Monday, January 7, 2013

Topic20: MSL Organization Structure and Staffing Overview

I have had a number of posts about MSLs, including posts about MSLs driving value, posts about MSL team leadership and posts about MSLs vs. sales.  However, I have not discussed MSL organization structure and staffing.

When thinking about MSL organization, it’s important to start with MSL to management ratios.  Typically, the type of manager to staff ratios that work best in an MSL group is about 8 MSLs to 1 manager.  There are all sorts of reasons why this could be scaled up to 12 to 1, including a fairly static therapeutic areas, MSLs that work extensively with other functions like Clinical or Managed Markets, or a team of all veteran MSLs that need little coaching.  And there are all sorts of reasons you might want to scale back to 6 to 1 or even 5 to 1, if it’s a new therapeutic area for the company or inexperienced MSLs or a challenging KOL environment.  But, those extremes 5 to 1 on one end and 12 to 1 on the other are the practical end limits.  Much more than 12 people and it is not feasible for the manager to have a clear understanding of what their team is doing.  Less than 5 to 1 and there is not enough work to occupy a full time manager and you know I feel that is important (see post here).

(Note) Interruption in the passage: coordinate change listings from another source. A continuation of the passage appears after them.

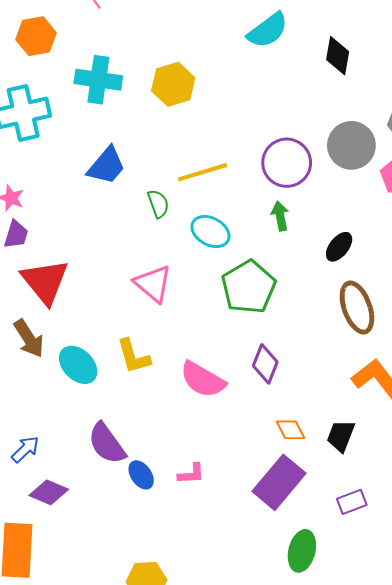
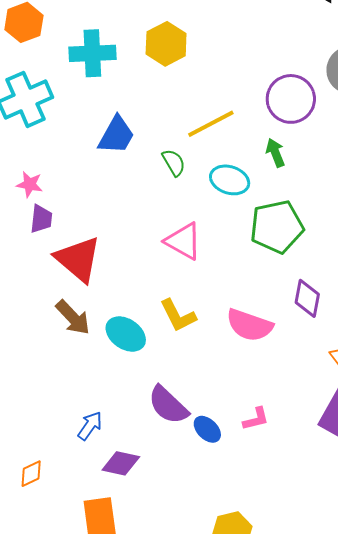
green arrow: (280, 216) -> (275, 153), moved
green pentagon: (249, 287) -> (277, 227), turned 30

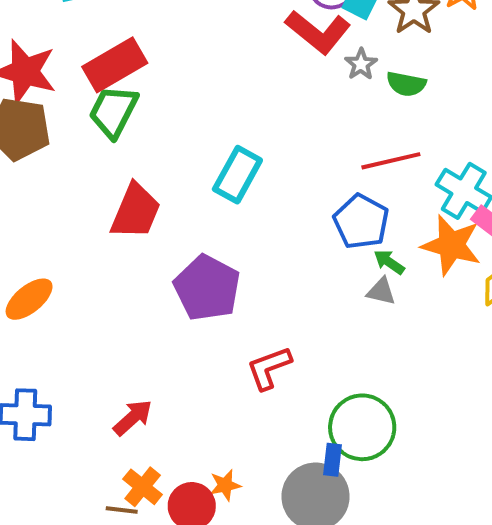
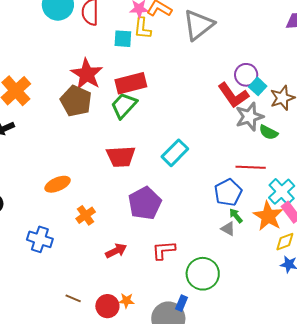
gray star: (361, 64) -> (249, 117), size x1.8
red trapezoid: (136, 211) -> (121, 157), turned 48
red arrow: (133, 418) -> (116, 251), moved
green circle: (362, 427) -> (203, 274), moved
orange cross: (143, 487) -> (86, 215), moved

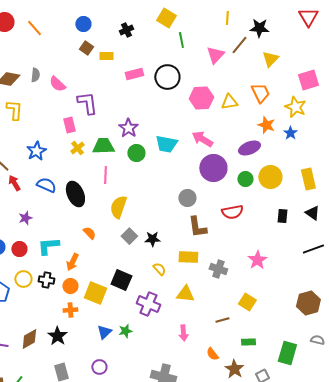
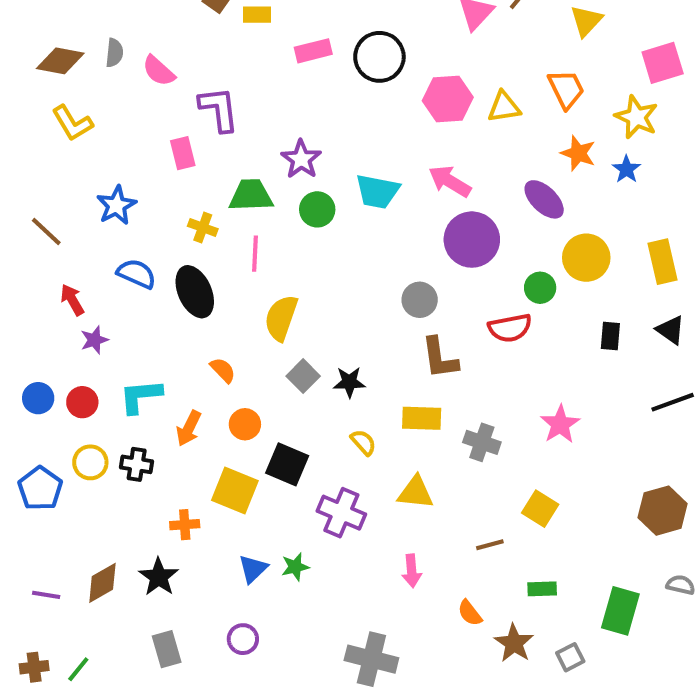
yellow L-shape: (14, 110) -> (72, 123), turned 145
yellow cross: (77, 148) -> (203, 227), moved, turned -32
purple ellipse: (249, 148) -> (544, 199), turned 65
green circle: (245, 179) -> (540, 288), moved
red arrow: (14, 183) -> (72, 300), moved
orange circle: (70, 286) -> (245, 424), moved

Given those ratios, how should the teams be formed?  MSLs are inherently regional and that would lend themselves into regional organization structures, but they are also specialists often focused on a single therapeutic area or set of therapeutic areas.  If the MSL group is large enough, you can do both – separate MSL groups by therapeutic area then by region within those groups.  In reality, however, few organizations are large enough to organize that way.  As a result, most groups mix or combine therapeutic responsibilities and build regional teams.  To the degree that MSLs need therapeutic coaching, it can be provided through cross-team therapeutically aligned training and development.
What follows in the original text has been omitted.